By Dermot - 11th Jun 2019

The Supplementary Report of the Scoping Inquiry into the CervicalCheck Programme has been published, following a Government decision earlier today. The scoping inquiry was led by Dr Gabriel Scally.  

Following the publication on 12 September 2018 of the Final Report of the Scoping Inquiry, Dr Scally committed to providing a supplementary report into further aspects of the laboratories, such as procurement, quality and accreditation arrangements, and governance structures.

The report identifies that the number of laboratories involved in CervicalCheck work was greater than originally thought. It also finds that, on the basis of the information available to the scoping inquiry, the use of additional laboratories did not result in a reduction of the quality of the screening provided to Irish women and there is no evidence to suggest deficiencies in screening quality in any laboratory.

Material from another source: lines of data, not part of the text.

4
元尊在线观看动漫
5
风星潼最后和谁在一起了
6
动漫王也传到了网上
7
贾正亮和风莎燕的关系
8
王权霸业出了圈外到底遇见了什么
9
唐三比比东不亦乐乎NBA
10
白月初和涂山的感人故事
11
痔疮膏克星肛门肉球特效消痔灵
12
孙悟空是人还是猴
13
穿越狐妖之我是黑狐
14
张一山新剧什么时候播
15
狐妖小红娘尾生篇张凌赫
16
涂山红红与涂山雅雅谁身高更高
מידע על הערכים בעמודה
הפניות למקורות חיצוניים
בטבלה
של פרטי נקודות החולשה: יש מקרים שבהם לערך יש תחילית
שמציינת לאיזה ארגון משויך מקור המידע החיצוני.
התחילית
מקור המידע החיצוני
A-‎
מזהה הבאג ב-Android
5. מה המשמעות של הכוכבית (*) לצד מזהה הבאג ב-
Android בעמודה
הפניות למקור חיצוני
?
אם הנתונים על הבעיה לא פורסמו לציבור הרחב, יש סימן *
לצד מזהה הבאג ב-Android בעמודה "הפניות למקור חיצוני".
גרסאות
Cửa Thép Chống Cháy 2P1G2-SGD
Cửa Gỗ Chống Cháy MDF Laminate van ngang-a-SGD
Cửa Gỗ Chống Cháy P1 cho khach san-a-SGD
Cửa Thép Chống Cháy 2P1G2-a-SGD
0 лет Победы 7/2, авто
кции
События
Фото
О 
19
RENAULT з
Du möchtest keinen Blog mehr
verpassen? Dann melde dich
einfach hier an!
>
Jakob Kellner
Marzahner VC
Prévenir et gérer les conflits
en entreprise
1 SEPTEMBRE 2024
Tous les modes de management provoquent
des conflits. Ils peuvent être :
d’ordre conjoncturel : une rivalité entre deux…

Minister for Health Simon Harris said: “The [scoping] inquiry has identified that the number of laboratories involved in CervicalCheck work was greater than originally thought or, indeed, than was known to CervicalCheck. Dr Scally’s recommendations in this regard have been accepted by Government and will be implemented.

“Crucially, however, Dr Scally is clear that use of the additional labs did not impact on the quality of the screening which was provided to Irish women and that the Inquiry has found no evidence to suggest deficiencies in screening quality in any lab. I hope that this will reassure Irish women that they can trust the results they receive from the CervicalCheck programme and that they should continue to attend for their scheduled screenings.”

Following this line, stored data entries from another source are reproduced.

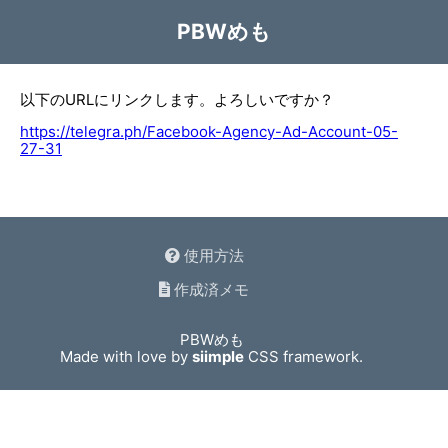
PBWめも
以下のURLにリンクします。よろしいですか？
https://telegra.ph/Facebook-Agency-Ad-Account-05-
27-31
使用方法
作成済メモ
PBWめも
Made with love by
siimple
CSS framework.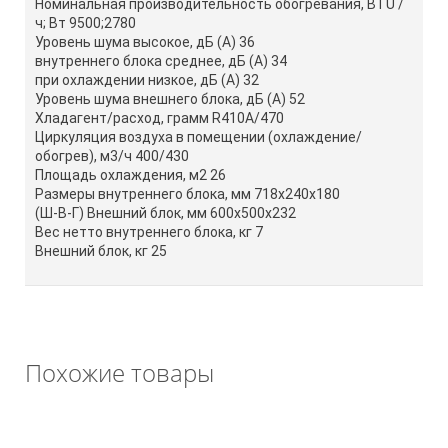
Номинальная производительность обогревания, BTU /
ч; Вт 9500;2780
Уровень шума высокое, дБ (А) 36
внутреннего блока среднее, дБ (А) 34
при охлаждении низкое, дБ (А) 32
Уровень шума внешнего блока, дБ (А) 52
Хладагент/расход, грамм R410A/470
Циркуляция воздуха в помещении (охлаждение/
обогрев), м3/ч 400/430
Площадь охлаждения, м2 26
Размеры внутреннего блока, мм 718х240х180
(Ш-В-Г) Внешний блок, мм 600х500х232
Вес нетто внутреннего блока, кг 7
Внешний блок, кг 25
Похожие товары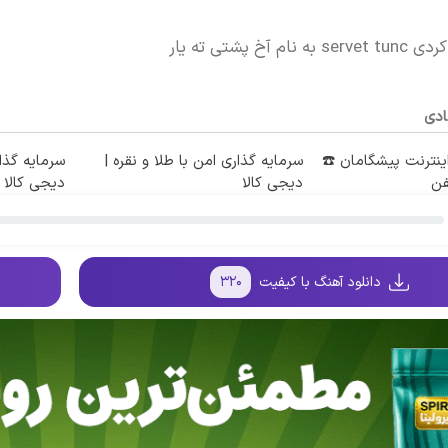
 آخ پشتی ته یار
ادی
طه اینترنت پیشگامان ☎️
سرمایه گذاری امن با طلا و نقره |
سرمایه گذار
فن
دیجی کالا
دیجی کالا
دانلود آهنگ با کیفیت
۳۲۰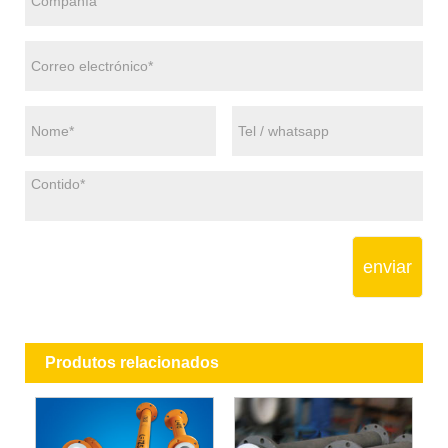
enviar
Produtos relacionados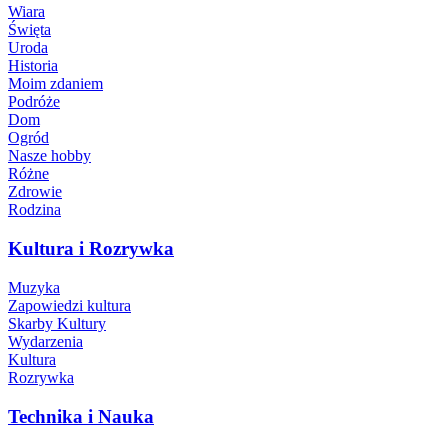
Wiara
Święta
Uroda
Historia
Moim zdaniem
Podróże
Dom
Ogród
Nasze hobby
Różne
Zdrowie
Rodzina
Kultura i Rozrywka
Muzyka
Zapowiedzi kultura
Skarby Kultury
Wydarzenia
Kultura
Rozrywka
Technika i Nauka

According to Dr Scally in the foreword of the new report, “The number of laboratories involved in CervicalCheck work was not six, as I was informed when I commenced the Scoping Inquiry in May 2018; nor was it 11, as I reported in the Scoping Inquiry Final Report in September 2018. The final total is in fact 16 (two in Ireland, two in the UK, and 12 in the US).

“The use of many of these laboratories for CervicalCheck screening was not approved in advance by the HSE/National Screening Service, as was required under the various contracts, nor was their use known to the HSE/National Screening Service.”

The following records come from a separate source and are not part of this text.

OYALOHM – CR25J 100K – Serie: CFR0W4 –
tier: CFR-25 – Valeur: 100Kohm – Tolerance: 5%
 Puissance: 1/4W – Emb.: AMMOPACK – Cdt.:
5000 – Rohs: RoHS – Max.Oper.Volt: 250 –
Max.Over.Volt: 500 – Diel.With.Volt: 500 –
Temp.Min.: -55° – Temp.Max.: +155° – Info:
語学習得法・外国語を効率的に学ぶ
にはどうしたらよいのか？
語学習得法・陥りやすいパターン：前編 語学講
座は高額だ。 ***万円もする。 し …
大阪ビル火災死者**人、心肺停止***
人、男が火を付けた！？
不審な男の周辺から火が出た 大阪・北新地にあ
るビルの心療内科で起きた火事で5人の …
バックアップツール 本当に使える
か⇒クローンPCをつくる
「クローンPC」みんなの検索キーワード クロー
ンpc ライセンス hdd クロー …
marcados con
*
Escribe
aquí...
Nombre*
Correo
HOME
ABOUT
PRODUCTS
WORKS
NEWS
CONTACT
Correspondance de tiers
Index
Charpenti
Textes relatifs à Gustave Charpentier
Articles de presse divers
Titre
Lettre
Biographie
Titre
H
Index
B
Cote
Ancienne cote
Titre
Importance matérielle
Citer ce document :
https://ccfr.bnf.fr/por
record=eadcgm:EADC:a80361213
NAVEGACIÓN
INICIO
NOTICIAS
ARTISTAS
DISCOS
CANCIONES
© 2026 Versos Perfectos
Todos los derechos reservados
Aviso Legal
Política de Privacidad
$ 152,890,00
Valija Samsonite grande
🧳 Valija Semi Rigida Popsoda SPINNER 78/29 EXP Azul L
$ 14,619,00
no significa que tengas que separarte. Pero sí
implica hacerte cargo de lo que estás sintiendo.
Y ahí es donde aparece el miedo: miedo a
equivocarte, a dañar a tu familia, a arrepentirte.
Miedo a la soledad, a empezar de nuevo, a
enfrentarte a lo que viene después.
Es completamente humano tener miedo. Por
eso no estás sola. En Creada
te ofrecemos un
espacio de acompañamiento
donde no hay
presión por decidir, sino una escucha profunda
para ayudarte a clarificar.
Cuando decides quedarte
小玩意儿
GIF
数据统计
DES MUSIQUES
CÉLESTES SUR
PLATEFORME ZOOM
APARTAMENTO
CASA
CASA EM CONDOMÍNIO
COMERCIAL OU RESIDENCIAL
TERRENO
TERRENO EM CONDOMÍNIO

Dr Scally added that a laboratory used for CervicalCheck screening in Greater Manchester, UK, was retrospectively accredited for periods of time during which its existence was unknown to the Irish National Accreditation Board.

“Notwithstanding these concerns, we have not identified any evidence that the laboratory services used in the past, or those currently in use by CervicalCheck, have provided, or are providing, a service which does not meet acceptable standards in their country of operation.”